Rahul Gandhi’s latest aggression was precipitated by a report in a French journal Mediapart, which cited internal documents of Dassault Aviation and claimed that the French defense giant was made to choose industrialist Anil Ambani’s Reliance Defence as its offset partner in India as a trade-off for clinching the deal.
Rahul Gandhi’s personal attack on Narendra Modi is reminiscent of what VP Singh, as a rebel Congress leader and former defence minister, did to then Prime Minister Rajiv Gandhi.
What VP Singh did to Rajiv Gandhi, Rahul Gandhi seems to be doing exactly that to Narendra Modi.
Even after three decades of litigation, the Bofors scandal is still in the realm of suspicion. Though Rajiv Gandhi was exonerated in 2004, it was only 15 years after he lost power because of the Bofors scam and 13 years after he was assassinated.
The politics around the Rafale deal seems to be going the Bofors way with Rahul Gandhi apparently taking a cue from VP Singh’s charge against his father Rajiv Gandhi.
Though no charges against Rajiv Gandhi has been proved, VP Singh succeeded in defaming him and creating perception that the Congress government was corrupt. This strategy had catapulted VP Singh to the PM’s post in the 1989 Lok Sabha election.
On March 24, 1986, the Rajiv Gandhi government entered into a Rs 1,437-crore deal with Swedish arms manufacturer AB Bofors for the supply of 400 155mm Howitzer guns for the Indian Army.

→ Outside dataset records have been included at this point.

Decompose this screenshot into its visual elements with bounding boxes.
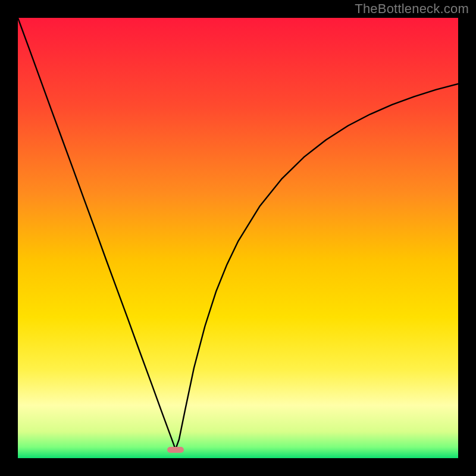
chart-frame: TheBottleneck.com bbox=[0, 0, 476, 476]
plot-area bbox=[18, 18, 458, 458]
bottleneck-curve bbox=[18, 18, 458, 458]
watermark-text: TheBottleneck.com bbox=[355, 1, 469, 17]
minimum-marker bbox=[167, 447, 184, 453]
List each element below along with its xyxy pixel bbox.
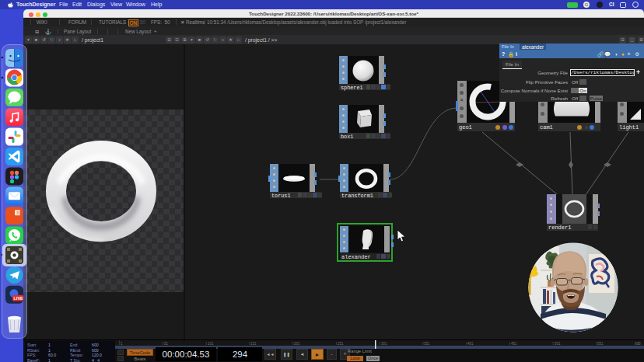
- svg-text:401: 401: [467, 342, 474, 346]
- svg-text:351: 351: [424, 342, 430, 346]
- svg-text:551: 551: [597, 342, 604, 346]
- svg-text:151: 151: [250, 342, 257, 346]
- svg-text:251: 251: [338, 342, 344, 346]
- svg-text:31: 31: [16, 211, 21, 215]
- svg-text:LIVE: LIVE: [14, 296, 24, 301]
- svg-text:501: 501: [555, 342, 561, 346]
- svg-text:51: 51: [164, 342, 169, 346]
- svg-text:451: 451: [511, 342, 517, 346]
- svg-text:301: 301: [381, 342, 387, 346]
- svg-text:101: 101: [208, 342, 214, 346]
- svg-text:600: 600: [635, 342, 641, 346]
- svg-text:201: 201: [294, 342, 300, 346]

However, about a year later on April 16, 1987, the Radio Sweden claimed that AB Bofors had paid kickbacks to top Indian politicians and defence personnel.

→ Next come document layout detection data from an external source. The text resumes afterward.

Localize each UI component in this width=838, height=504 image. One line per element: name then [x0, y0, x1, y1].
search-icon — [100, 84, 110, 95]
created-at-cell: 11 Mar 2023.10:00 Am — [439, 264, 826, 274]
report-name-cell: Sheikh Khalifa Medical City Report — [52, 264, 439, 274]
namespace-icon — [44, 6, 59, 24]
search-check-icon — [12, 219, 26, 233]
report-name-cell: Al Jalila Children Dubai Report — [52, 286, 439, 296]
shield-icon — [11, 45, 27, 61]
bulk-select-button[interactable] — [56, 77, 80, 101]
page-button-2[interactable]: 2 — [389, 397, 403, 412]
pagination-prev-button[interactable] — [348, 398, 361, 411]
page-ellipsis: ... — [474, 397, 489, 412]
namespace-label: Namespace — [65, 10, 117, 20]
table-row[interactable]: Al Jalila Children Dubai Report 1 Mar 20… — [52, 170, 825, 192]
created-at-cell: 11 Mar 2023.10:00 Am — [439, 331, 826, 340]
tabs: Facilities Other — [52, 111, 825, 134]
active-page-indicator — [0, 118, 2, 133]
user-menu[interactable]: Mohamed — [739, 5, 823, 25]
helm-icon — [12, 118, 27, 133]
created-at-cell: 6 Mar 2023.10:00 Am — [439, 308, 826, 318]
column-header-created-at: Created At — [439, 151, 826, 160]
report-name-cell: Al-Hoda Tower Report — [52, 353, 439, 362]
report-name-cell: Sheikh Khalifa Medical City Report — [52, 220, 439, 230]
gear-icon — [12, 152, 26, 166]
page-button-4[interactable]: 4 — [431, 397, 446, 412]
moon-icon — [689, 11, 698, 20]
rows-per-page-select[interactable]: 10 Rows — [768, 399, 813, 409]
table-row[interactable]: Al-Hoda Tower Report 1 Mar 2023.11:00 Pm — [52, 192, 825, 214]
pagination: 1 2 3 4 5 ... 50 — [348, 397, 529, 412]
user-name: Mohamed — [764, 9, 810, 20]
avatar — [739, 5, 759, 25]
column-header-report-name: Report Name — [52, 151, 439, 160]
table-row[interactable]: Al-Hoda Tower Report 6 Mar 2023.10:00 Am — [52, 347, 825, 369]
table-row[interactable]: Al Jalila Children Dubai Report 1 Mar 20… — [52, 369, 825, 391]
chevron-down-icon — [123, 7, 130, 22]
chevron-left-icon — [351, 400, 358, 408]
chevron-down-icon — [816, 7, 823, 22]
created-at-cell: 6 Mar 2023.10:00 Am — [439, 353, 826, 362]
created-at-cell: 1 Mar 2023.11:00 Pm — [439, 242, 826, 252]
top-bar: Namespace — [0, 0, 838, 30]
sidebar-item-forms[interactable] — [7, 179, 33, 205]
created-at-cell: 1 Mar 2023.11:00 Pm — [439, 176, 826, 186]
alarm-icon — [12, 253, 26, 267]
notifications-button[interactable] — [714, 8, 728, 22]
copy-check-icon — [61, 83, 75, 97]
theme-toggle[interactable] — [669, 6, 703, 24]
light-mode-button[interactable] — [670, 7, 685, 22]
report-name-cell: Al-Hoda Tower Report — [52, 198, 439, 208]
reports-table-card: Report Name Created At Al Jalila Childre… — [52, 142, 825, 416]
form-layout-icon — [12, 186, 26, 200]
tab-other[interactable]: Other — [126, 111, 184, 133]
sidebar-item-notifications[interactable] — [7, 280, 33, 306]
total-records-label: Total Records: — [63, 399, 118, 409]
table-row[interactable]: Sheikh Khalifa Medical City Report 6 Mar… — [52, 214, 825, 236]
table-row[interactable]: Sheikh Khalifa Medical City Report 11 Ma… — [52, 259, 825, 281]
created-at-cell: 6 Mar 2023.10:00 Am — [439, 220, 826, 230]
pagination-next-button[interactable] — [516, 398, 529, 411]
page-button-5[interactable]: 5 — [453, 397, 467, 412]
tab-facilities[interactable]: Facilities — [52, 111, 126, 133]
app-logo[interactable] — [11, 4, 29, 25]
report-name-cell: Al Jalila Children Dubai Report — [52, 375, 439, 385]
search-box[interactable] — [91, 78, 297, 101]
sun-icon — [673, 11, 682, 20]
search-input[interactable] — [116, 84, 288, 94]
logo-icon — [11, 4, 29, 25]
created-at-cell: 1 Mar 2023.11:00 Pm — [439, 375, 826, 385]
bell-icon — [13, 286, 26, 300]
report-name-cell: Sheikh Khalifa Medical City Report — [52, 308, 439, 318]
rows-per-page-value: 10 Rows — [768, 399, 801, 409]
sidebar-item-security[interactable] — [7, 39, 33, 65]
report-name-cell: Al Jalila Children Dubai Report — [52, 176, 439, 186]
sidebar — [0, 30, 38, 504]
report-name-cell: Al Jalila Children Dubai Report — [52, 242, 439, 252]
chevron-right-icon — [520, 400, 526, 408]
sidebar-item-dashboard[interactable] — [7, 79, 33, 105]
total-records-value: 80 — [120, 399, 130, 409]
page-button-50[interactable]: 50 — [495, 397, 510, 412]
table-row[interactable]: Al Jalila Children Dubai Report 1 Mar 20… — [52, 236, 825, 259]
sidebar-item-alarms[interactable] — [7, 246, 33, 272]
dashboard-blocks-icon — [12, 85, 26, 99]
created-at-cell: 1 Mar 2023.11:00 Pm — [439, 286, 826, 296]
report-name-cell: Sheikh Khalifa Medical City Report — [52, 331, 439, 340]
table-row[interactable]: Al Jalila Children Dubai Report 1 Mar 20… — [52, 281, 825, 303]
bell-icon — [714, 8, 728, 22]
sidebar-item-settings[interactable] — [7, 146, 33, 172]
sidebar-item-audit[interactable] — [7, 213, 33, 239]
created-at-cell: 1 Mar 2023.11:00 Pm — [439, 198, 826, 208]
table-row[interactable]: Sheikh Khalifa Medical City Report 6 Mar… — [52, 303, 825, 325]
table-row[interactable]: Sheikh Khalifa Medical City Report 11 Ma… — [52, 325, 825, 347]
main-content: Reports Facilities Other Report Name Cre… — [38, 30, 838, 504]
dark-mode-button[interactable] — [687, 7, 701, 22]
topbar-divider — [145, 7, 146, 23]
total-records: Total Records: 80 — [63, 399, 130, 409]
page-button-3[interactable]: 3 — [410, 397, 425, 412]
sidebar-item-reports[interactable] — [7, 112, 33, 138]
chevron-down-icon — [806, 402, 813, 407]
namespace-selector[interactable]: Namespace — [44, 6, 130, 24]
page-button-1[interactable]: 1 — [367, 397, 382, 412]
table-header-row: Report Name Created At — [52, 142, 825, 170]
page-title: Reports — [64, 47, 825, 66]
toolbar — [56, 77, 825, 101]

The CBI registered an FIR charging criminal conspiracy, bribery, corruption, cheating and forgery against then president of AB Bofors Martin Ardbo, alleged middleman Win Chadda and the Hinduja brothers on January 22, 1990.

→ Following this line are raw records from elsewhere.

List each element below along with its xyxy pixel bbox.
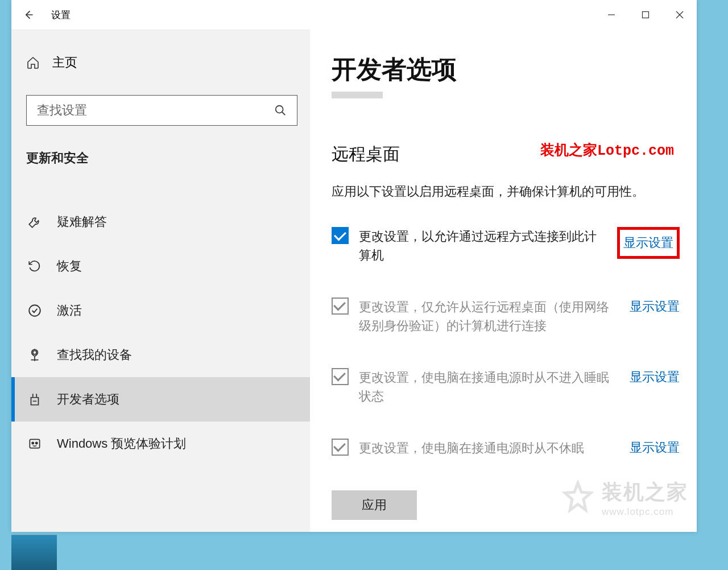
sidebar-item-label: 查找我的设备 [57,346,132,364]
svg-point-4 [276,106,283,113]
sidebar-item-insider[interactable]: Windows 预览体验计划 [26,422,297,466]
check-circle-icon [27,303,42,318]
recovery-icon [27,259,42,274]
sidebar: 主页 更新和安全 疑难解答 恢复 激活 [11,30,310,532]
home-link[interactable]: 主页 [26,46,297,79]
settings-list: 更改设置，以允许通过远程方式连接到此计算机 显示设置 更改设置，仅允许从运行远程… [332,227,680,457]
insider-icon [27,436,42,451]
checkbox-remote-allow[interactable] [332,227,349,244]
back-button[interactable] [11,0,46,30]
sidebar-item-recovery[interactable]: 恢复 [26,244,297,288]
sidebar-item-label: Windows 预览体验计划 [57,435,186,452]
svg-point-10 [36,442,38,444]
home-label: 主页 [52,54,77,71]
sidebar-item-troubleshoot[interactable]: 疑难解答 [26,200,297,244]
location-icon [27,348,42,362]
section-description: 应用以下设置以启用远程桌面，并确保计算机的可用性。 [332,183,680,201]
arrow-left-icon [23,9,34,20]
window-title: 设置 [51,9,71,22]
minimize-button[interactable] [594,0,628,30]
checkbox-hibernate[interactable] [332,439,349,456]
sidebar-item-label: 开发者选项 [57,391,119,408]
show-settings-link[interactable]: 显示设置 [630,368,680,386]
checkbox-nla[interactable] [332,298,349,315]
minimize-icon [607,11,615,19]
setting-label: 更改设置，使电脑在接通电源时从不休眠 [359,439,619,457]
search-icon [274,104,287,117]
taskbar-fragment [11,535,57,570]
sidebar-item-label: 恢复 [57,258,82,275]
maximize-icon [642,11,650,19]
sidebar-item-label: 疑难解答 [57,213,107,230]
star-icon [561,480,595,517]
setting-label: 更改设置，以允许通过远程方式连接到此计算机 [359,227,609,265]
nav-list: 疑难解答 恢复 激活 查找我的设备 开发者选项 [26,200,297,466]
search-input[interactable] [37,103,274,118]
wrench-icon [27,214,42,229]
title-underline [332,92,383,98]
svg-line-5 [282,112,286,115]
setting-row-nla: 更改设置，仅允许从运行远程桌面（使用网络级别身份验证）的计算机进行连接 显示设置 [332,298,680,335]
setting-row-hibernate: 更改设置，使电脑在接通电源时从不休眠 显示设置 [332,439,680,457]
settings-window: 设置 主页 更新和安全 [11,0,697,532]
sidebar-item-label: 激活 [57,302,82,319]
setting-row-remote-allow: 更改设置，以允许通过远程方式连接到此计算机 显示设置 [332,227,680,265]
close-button[interactable] [663,0,697,30]
close-icon [676,11,684,19]
svg-rect-1 [643,12,649,18]
setting-label: 更改设置，仅允许从运行远程桌面（使用网络级别身份验证）的计算机进行连接 [359,298,619,335]
category-label: 更新和安全 [26,150,297,167]
titlebar: 设置 [11,0,697,30]
sidebar-item-activation[interactable]: 激活 [26,288,297,333]
sidebar-item-developer[interactable]: 开发者选项 [11,377,310,422]
window-controls [594,0,697,30]
svg-point-9 [32,442,34,444]
show-settings-link[interactable]: 显示设置 [630,439,680,456]
logo-watermark: 装机之家 www.lotpc.com [561,478,688,518]
show-settings-link[interactable]: 显示设置 [630,298,680,315]
maximize-button[interactable] [628,0,663,30]
page-title: 开发者选项 [332,55,680,85]
developer-icon [27,392,42,407]
body: 主页 更新和安全 疑难解答 恢复 激活 [11,30,697,532]
checkbox-sleep[interactable] [332,368,349,385]
setting-label: 更改设置，使电脑在接通电源时从不进入睡眠状态 [359,368,619,406]
svg-rect-8 [30,439,39,448]
apply-button[interactable]: 应用 [332,490,417,520]
svg-point-6 [29,305,40,316]
svg-point-7 [33,350,37,354]
logo-en: www.lotpc.com [602,506,688,518]
home-icon [26,56,40,69]
show-settings-link[interactable]: 显示设置 [617,227,680,259]
content-pane: 开发者选项 装机之家Lotpc.com 远程桌面 应用以下设置以启用远程桌面，并… [310,30,697,532]
watermark-text: 装机之家Lotpc.com [540,141,674,159]
sidebar-item-find-device[interactable]: 查找我的设备 [26,333,297,377]
search-box[interactable] [26,95,297,126]
setting-row-sleep: 更改设置，使电脑在接通电源时从不进入睡眠状态 显示设置 [332,368,680,406]
logo-cn: 装机之家 [602,478,688,506]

The first chargesheet, filed on October 22, 1999, named Win Chadda, Ottavio Quattrocchi, then defence secretary SK Bhatnagar, Ardbo and the Bofors company. The Hinduja brothers were named in a a supplementary chargesheet which was filed on October 9, 2000.
The Delhi High Court exonerated Rajiv Gandhi in the case on February 4, 2004. It also directed framing of charge of forgery against Bofors.
On May 31, 2005, the Delhi High Court quashed charges against all accused persons.
About six years later on March 4, 2011, a special CBI court discharged Quattrocchi saying the country had already spent Rs 250 crore on his extradition and it could not afford to spend any more.
The case is likely to be heard in the Supreme Court after BJP’s Ajay Agrawal filed an appeal in the Supreme Court against the Delhi High Court’s 2005 order. Agrawal had unsuccessfully contested against then Congress president and Rahul Gandhi’s mother Sonia Gandhi from Raebareli.
In the absence of clinching evidence, the Bofors case drags even 32 years after India signed the deal for Howitzer guns.